__WHAT YOU NEED TO DO__. Though the entries hold pictures, only their text should be duplicated, exactly and in full.

__SUPPLIED DATA__.

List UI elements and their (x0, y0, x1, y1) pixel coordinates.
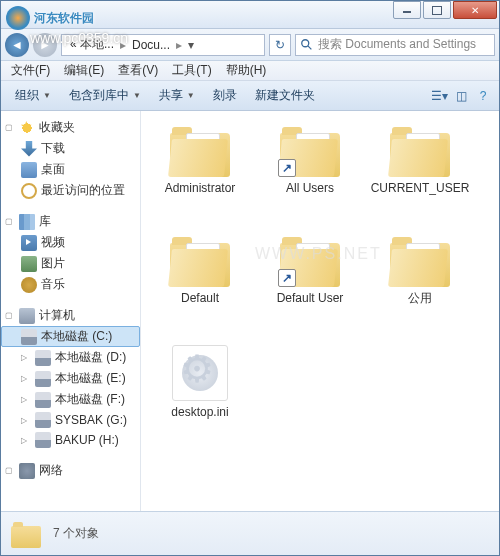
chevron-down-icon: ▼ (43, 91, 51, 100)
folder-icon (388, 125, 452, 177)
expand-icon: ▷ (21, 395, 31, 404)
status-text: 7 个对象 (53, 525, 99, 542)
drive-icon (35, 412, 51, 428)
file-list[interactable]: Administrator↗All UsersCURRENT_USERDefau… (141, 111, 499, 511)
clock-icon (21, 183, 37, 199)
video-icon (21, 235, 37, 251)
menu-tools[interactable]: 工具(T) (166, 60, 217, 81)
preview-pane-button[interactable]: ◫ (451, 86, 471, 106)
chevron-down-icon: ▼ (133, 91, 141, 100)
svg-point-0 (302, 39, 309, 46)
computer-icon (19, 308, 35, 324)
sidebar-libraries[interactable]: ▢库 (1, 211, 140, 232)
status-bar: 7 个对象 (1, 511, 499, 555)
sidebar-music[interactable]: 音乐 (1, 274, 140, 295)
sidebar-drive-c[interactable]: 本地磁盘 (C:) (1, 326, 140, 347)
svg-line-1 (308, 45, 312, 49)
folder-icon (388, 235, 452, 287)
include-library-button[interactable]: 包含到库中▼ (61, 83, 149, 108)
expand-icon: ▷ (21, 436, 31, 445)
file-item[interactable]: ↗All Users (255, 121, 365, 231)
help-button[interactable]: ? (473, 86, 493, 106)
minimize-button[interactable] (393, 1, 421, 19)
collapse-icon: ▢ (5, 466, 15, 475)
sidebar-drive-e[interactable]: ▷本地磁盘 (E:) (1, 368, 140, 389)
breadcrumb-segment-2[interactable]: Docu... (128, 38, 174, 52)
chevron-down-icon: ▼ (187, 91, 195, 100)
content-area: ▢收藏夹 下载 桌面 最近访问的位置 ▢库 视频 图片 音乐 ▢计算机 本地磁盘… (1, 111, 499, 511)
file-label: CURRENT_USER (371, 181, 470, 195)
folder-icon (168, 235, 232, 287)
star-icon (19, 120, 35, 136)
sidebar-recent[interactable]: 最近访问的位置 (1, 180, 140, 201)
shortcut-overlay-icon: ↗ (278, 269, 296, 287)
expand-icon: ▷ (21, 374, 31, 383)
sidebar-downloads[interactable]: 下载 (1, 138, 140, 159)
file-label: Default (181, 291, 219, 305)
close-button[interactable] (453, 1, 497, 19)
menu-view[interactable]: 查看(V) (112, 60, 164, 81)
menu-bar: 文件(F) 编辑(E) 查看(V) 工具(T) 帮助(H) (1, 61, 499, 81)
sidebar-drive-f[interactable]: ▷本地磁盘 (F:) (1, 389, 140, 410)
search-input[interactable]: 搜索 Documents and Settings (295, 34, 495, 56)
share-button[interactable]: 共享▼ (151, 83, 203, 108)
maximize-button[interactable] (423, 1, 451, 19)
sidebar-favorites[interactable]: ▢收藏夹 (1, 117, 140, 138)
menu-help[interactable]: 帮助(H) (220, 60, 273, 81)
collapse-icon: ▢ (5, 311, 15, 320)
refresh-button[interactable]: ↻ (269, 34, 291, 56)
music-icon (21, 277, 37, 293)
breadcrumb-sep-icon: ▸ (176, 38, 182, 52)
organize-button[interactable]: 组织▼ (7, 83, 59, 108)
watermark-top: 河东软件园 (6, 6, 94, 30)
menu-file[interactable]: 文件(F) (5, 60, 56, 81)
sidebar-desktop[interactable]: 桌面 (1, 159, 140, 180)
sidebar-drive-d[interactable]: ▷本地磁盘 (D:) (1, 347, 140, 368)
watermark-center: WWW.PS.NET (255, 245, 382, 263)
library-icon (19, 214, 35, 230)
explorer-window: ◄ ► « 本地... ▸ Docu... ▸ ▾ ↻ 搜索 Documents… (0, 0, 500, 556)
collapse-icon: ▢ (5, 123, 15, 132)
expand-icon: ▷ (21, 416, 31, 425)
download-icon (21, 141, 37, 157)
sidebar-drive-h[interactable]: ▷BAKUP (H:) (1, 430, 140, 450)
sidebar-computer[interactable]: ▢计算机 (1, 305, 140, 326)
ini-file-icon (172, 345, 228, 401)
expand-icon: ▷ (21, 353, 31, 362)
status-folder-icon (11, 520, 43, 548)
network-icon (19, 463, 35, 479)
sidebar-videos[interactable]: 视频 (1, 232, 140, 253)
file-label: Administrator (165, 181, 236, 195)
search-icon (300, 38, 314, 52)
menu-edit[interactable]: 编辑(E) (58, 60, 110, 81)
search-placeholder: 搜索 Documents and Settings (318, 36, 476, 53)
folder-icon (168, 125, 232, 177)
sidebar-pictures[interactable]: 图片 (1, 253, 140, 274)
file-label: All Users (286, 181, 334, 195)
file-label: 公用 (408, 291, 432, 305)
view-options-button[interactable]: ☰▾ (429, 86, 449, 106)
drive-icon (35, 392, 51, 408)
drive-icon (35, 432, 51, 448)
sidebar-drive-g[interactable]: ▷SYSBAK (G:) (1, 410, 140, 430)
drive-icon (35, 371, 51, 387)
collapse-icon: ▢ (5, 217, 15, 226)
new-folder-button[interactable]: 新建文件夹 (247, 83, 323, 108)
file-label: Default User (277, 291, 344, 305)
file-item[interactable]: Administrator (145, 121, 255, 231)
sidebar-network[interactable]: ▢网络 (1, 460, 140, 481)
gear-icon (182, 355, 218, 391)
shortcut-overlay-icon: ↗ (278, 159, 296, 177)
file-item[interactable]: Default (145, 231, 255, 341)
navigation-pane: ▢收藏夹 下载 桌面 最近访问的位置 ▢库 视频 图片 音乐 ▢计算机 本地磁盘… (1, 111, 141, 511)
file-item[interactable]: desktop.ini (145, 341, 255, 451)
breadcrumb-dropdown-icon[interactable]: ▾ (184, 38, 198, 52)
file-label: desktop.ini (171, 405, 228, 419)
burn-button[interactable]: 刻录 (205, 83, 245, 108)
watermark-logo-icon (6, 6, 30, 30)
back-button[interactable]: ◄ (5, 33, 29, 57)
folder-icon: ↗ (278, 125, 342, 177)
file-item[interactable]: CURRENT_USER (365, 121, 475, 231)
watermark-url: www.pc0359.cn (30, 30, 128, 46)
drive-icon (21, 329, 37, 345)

__REPLY TO THE TASK__.
List UI elements and their (x0, y0, x1, y1) pixel coordinates.
chevron-down-icon: ▼ (43, 91, 51, 100)
folder-icon (388, 125, 452, 177)
expand-icon: ▷ (21, 395, 31, 404)
status-text: 7 个对象 (53, 525, 99, 542)
drive-icon (35, 412, 51, 428)
file-list[interactable]: Administrator↗All UsersCURRENT_USERDefau… (141, 111, 499, 511)
clock-icon (21, 183, 37, 199)
video-icon (21, 235, 37, 251)
menu-tools[interactable]: 工具(T) (166, 60, 217, 81)
preview-pane-button[interactable]: ◫ (451, 86, 471, 106)
chevron-down-icon: ▼ (133, 91, 141, 100)
svg-point-0 (302, 39, 309, 46)
computer-icon (19, 308, 35, 324)
sidebar-libraries[interactable]: ▢库 (1, 211, 140, 232)
status-bar: 7 个对象 (1, 511, 499, 555)
sidebar-music[interactable]: 音乐 (1, 274, 140, 295)
sidebar-drive-c[interactable]: 本地磁盘 (C:) (1, 326, 140, 347)
svg-line-1 (308, 45, 312, 49)
folder-icon (388, 235, 452, 287)
include-library-button[interactable]: 包含到库中▼ (61, 83, 149, 108)
expand-icon: ▷ (21, 436, 31, 445)
file-item[interactable]: ↗All Users (255, 121, 365, 231)
help-button[interactable]: ? (473, 86, 493, 106)
minimize-button[interactable] (393, 1, 421, 19)
collapse-icon: ▢ (5, 466, 15, 475)
sidebar-drive-e[interactable]: ▷本地磁盘 (E:) (1, 368, 140, 389)
breadcrumb-segment-2[interactable]: Docu... (128, 38, 174, 52)
chevron-down-icon: ▼ (187, 91, 195, 100)
content-area: ▢收藏夹 下载 桌面 最近访问的位置 ▢库 视频 图片 音乐 ▢计算机 本地磁盘… (1, 111, 499, 511)
file-label: CURRENT_USER (371, 181, 470, 195)
folder-icon (168, 235, 232, 287)
star-icon (19, 120, 35, 136)
sidebar-recent[interactable]: 最近访问的位置 (1, 180, 140, 201)
shortcut-overlay-icon: ↗ (278, 269, 296, 287)
expand-icon: ▷ (21, 374, 31, 383)
sidebar-downloads[interactable]: 下载 (1, 138, 140, 159)
file-label: Default (181, 291, 219, 305)
close-button[interactable] (453, 1, 497, 19)
menu-view[interactable]: 查看(V) (112, 60, 164, 81)
menu-bar: 文件(F) 编辑(E) 查看(V) 工具(T) 帮助(H) (1, 61, 499, 81)
sidebar-drive-f[interactable]: ▷本地磁盘 (F:) (1, 389, 140, 410)
search-input[interactable]: 搜索 Documents and Settings (295, 34, 495, 56)
share-button[interactable]: 共享▼ (151, 83, 203, 108)
maximize-button[interactable] (423, 1, 451, 19)
sidebar-favorites[interactable]: ▢收藏夹 (1, 117, 140, 138)
menu-help[interactable]: 帮助(H) (220, 60, 273, 81)
collapse-icon: ▢ (5, 311, 15, 320)
refresh-button[interactable]: ↻ (269, 34, 291, 56)
music-icon (21, 277, 37, 293)
breadcrumb-sep-icon: ▸ (176, 38, 182, 52)
organize-button[interactable]: 组织▼ (7, 83, 59, 108)
watermark-top: 河东软件园 (6, 6, 94, 30)
menu-file[interactable]: 文件(F) (5, 60, 56, 81)
sidebar-desktop[interactable]: 桌面 (1, 159, 140, 180)
sidebar-drive-d[interactable]: ▷本地磁盘 (D:) (1, 347, 140, 368)
watermark-center: WWW.PS.NET (255, 245, 382, 263)
library-icon (19, 214, 35, 230)
explorer-window: ◄ ► « 本地... ▸ Docu... ▸ ▾ ↻ 搜索 Documents… (0, 0, 500, 556)
collapse-icon: ▢ (5, 123, 15, 132)
expand-icon: ▷ (21, 416, 31, 425)
download-icon (21, 141, 37, 157)
sidebar-drive-h[interactable]: ▷BAKUP (H:) (1, 430, 140, 450)
sidebar-computer[interactable]: ▢计算机 (1, 305, 140, 326)
ini-file-icon (172, 345, 228, 401)
expand-icon: ▷ (21, 353, 31, 362)
status-folder-icon (11, 520, 43, 548)
network-icon (19, 463, 35, 479)
sidebar-videos[interactable]: 视频 (1, 232, 140, 253)
file-label: Administrator (165, 181, 236, 195)
search-icon (300, 38, 314, 52)
menu-edit[interactable]: 编辑(E) (58, 60, 110, 81)
search-placeholder: 搜索 Documents and Settings (318, 36, 476, 53)
folder-icon (168, 125, 232, 177)
sidebar-pictures[interactable]: 图片 (1, 253, 140, 274)
file-label: All Users (286, 181, 334, 195)
file-label: 公用 (408, 291, 432, 305)
view-options-button[interactable]: ☰▾ (429, 86, 449, 106)
drive-icon (35, 392, 51, 408)
drive-icon (35, 432, 51, 448)
sidebar-drive-g[interactable]: ▷SYSBAK (G:) (1, 410, 140, 430)
drive-icon (35, 371, 51, 387)
collapse-icon: ▢ (5, 217, 15, 226)
new-folder-button[interactable]: 新建文件夹 (247, 83, 323, 108)
file-label: Default User (277, 291, 344, 305)
file-item[interactable]: Administrator (145, 121, 255, 231)
sidebar-network[interactable]: ▢网络 (1, 460, 140, 481)
gear-icon (182, 355, 218, 391)
shortcut-overlay-icon: ↗ (278, 159, 296, 177)
file-item[interactable]: Default (145, 231, 255, 341)
navigation-pane: ▢收藏夹 下载 桌面 最近访问的位置 ▢库 视频 图片 音乐 ▢计算机 本地磁盘… (1, 111, 141, 511)
file-item[interactable]: desktop.ini (145, 341, 255, 451)
breadcrumb-dropdown-icon[interactable]: ▾ (184, 38, 198, 52)
file-label: desktop.ini (171, 405, 228, 419)
burn-button[interactable]: 刻录 (205, 83, 245, 108)
watermark-logo-icon (6, 6, 30, 30)
back-button[interactable]: ◄ (5, 33, 29, 57)
folder-icon: ↗ (278, 125, 342, 177)
file-item[interactable]: CURRENT_USER (365, 121, 475, 231)
watermark-url: www.pc0359.cn (30, 30, 128, 46)
drive-icon (21, 329, 37, 345)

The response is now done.